[Supplied data — start]
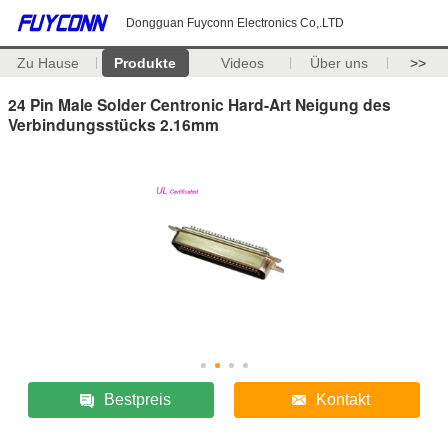
Dongguan Fuyconn Electronics Co,.LTD
Zu Hause
Produkte
Videos
Über uns
>>
24 Pin Male Solder Centronic Hard-Art Neigung des
Verbindungsstücks 2.16mm
Bestpreis
Kontakt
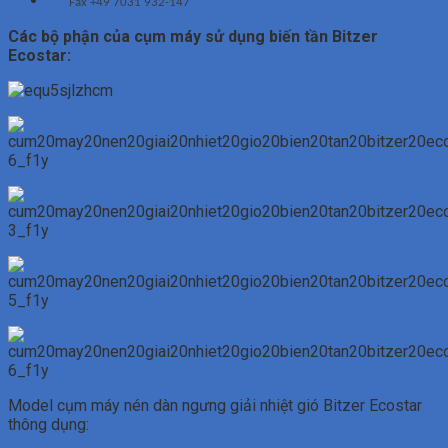
Fax +49 7031 932-147
Các bộ phận của cụm máy sử dụng biến tần Bitzer
Ecostar:
Model cụm máy nén dàn ngưng giải nhiệt gió Bitzer Ecostar
thông dụng:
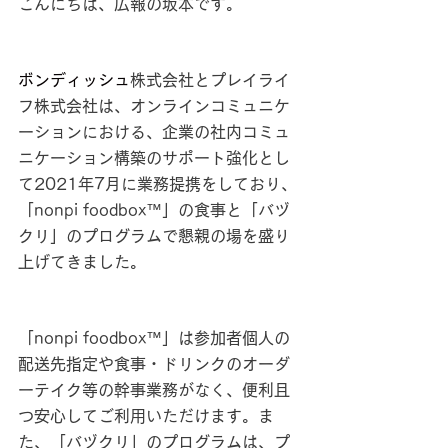
こんにちは、広報の坂本です。
ボンディッシュ
株式会社とプレイライ
フ株式会社は、オンラインコミュニケ
ーションにおける、企業の社内コミュ
ニケーション構築のサポート強化とし
て2021年7月に業務提携をしており、
「nonpi foodbox™」の食事と「バヅ
クリ」のプログラムで懇親の場を盛り
上げてきました。
「nonpi foodbox™」は参加者個人の
配送先指定や食事・ドリンクのオーダ
ーテイク等の幹事業務がなく、便利且
つ安心してご利用いただけます。ま
た、「バヅクリ」のプログラムは、プ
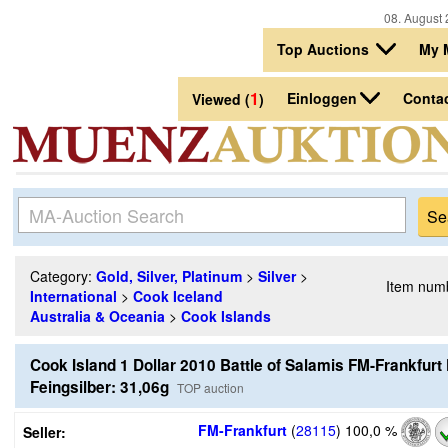
08. August 
Top Auctions
My 
1
Einloggen
Conta
Viewed (
)
Category:
Gold, Silver, Platinum
>
Silver
>
Item num
International
>
Cook Iceland
Australia & Oceania
>
Cook Islands
Cook Island 1 Dollar 2010 Battle of Salamis FM-Frankfur
Feingsilber: 31,06g
TOP auction
FM-Frankfurt
(
28115
)
100,0 %
Seller:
[Supplied data — finish]
> Problem statement
Each line of the entries that contains the word "dụng" should be listed.

> Written answer
Các bộ phận của cụm máy sử dụng biến tần Bitzer
thông dụng:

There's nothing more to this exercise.